* **Aim of the exercise**
Your task is to copy each line of the material that includes "Hugh".

*** Opening of Source material ***

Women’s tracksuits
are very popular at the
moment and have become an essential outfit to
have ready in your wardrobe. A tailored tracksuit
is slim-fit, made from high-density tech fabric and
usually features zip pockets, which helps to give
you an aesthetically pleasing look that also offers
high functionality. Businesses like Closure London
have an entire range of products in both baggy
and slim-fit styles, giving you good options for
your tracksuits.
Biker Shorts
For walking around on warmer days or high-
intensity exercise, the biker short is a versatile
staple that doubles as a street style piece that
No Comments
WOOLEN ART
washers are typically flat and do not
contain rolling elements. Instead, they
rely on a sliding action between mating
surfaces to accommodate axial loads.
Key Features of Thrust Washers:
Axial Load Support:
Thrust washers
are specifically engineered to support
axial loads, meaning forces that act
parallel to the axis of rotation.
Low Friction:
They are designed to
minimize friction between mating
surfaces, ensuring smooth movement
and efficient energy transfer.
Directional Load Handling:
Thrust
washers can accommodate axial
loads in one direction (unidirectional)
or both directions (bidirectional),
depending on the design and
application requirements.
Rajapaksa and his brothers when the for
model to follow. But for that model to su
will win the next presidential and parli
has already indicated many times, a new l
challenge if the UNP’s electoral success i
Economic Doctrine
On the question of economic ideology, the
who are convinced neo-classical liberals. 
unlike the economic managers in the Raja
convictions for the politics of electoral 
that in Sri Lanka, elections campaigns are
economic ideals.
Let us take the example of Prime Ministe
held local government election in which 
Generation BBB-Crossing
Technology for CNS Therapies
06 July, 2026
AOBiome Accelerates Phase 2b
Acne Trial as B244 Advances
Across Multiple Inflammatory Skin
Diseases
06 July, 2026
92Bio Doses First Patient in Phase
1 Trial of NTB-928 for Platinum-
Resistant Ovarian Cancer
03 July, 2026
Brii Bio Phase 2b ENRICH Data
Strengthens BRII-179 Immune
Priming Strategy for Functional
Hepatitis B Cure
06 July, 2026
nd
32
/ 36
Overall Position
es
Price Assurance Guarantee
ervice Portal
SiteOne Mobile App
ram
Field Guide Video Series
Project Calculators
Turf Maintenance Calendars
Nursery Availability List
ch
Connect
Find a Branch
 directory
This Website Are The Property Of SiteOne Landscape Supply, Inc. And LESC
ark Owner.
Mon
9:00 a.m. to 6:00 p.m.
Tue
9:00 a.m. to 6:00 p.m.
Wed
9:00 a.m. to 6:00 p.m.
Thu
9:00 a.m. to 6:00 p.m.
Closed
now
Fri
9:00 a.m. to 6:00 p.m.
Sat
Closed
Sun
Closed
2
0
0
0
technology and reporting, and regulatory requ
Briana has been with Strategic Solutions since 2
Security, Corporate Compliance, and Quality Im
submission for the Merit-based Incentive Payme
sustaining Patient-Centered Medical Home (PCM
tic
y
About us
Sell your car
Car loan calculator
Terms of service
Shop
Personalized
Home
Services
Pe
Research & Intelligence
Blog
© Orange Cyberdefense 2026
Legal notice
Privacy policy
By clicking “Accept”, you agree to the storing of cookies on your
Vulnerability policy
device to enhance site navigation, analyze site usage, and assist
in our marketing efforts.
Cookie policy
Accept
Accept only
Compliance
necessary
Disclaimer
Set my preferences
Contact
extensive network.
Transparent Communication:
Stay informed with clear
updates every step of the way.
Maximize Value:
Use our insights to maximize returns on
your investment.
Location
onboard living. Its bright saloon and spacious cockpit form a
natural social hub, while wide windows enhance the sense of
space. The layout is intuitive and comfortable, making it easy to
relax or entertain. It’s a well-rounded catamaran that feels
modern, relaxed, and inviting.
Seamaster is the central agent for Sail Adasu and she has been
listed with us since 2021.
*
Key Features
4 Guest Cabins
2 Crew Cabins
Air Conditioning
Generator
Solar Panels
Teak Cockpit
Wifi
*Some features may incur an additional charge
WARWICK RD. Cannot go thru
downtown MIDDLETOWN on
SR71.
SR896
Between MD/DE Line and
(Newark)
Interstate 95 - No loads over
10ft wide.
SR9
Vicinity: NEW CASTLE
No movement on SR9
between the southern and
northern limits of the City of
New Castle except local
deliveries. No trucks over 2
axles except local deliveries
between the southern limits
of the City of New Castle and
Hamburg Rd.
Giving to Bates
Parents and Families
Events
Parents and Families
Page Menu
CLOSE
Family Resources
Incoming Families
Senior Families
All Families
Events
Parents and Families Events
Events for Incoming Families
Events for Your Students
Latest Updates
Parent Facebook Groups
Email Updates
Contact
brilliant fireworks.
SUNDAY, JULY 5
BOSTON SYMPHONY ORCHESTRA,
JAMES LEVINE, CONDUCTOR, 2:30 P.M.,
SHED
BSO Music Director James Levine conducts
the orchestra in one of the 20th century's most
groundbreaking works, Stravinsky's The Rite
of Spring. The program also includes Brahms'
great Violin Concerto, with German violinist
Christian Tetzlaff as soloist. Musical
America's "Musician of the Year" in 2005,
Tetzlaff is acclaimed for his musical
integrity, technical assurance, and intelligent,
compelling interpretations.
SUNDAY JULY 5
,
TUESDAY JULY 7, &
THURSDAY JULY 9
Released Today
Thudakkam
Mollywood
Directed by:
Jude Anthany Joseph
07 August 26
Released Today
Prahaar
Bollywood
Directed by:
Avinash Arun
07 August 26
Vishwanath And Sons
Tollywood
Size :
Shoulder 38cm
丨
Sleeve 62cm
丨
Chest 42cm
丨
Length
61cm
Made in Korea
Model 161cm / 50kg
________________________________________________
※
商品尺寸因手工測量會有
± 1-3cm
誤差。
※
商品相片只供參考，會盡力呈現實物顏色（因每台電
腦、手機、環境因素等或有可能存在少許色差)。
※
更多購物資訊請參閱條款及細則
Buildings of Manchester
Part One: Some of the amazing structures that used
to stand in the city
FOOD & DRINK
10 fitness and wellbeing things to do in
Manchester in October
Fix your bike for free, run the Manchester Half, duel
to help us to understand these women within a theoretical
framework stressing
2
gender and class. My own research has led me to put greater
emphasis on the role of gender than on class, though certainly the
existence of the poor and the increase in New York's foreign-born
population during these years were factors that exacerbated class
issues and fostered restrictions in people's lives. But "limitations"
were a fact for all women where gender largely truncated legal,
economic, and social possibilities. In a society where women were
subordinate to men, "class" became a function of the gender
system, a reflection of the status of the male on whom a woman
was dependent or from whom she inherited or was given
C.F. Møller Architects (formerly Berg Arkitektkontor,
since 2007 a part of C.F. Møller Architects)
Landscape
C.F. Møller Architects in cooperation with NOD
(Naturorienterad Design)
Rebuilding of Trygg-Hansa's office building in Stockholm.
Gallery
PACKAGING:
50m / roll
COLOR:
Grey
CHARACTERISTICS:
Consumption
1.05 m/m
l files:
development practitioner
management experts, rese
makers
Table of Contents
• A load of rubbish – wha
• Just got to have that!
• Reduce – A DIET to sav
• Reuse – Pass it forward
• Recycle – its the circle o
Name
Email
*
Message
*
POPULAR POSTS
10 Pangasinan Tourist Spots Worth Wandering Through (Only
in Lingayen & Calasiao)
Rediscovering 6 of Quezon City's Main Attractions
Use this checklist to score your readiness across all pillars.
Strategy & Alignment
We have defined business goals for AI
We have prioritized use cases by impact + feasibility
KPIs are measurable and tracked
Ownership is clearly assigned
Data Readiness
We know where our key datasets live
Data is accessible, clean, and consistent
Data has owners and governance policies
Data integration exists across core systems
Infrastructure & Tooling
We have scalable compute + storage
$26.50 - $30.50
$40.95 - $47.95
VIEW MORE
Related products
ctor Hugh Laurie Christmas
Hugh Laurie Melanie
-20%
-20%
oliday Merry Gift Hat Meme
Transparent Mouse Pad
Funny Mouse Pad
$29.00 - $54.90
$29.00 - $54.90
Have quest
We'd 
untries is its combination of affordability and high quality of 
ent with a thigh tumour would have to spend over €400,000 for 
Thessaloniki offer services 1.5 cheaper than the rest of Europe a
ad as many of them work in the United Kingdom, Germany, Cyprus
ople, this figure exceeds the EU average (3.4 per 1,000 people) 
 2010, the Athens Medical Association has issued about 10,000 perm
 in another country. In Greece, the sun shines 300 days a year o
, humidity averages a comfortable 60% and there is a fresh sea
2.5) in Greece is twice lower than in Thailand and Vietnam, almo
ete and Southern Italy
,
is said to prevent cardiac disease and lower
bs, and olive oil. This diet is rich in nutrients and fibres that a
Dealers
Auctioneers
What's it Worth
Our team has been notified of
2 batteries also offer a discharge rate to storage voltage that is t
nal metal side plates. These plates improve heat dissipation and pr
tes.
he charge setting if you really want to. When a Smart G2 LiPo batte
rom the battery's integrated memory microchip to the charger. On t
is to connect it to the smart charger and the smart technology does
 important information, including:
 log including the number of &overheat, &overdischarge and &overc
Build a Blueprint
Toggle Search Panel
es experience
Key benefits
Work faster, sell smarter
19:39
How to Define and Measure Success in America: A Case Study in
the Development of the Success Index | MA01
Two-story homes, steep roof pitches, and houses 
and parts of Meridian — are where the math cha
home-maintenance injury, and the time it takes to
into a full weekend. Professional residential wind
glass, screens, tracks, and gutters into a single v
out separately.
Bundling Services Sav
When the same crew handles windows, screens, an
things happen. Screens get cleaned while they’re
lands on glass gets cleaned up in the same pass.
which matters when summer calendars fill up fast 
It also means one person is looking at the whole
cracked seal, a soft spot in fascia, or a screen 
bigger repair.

*** Close of Source material ***

* **Solution**
ctor Hugh Laurie Christmas
Hugh Laurie Melanie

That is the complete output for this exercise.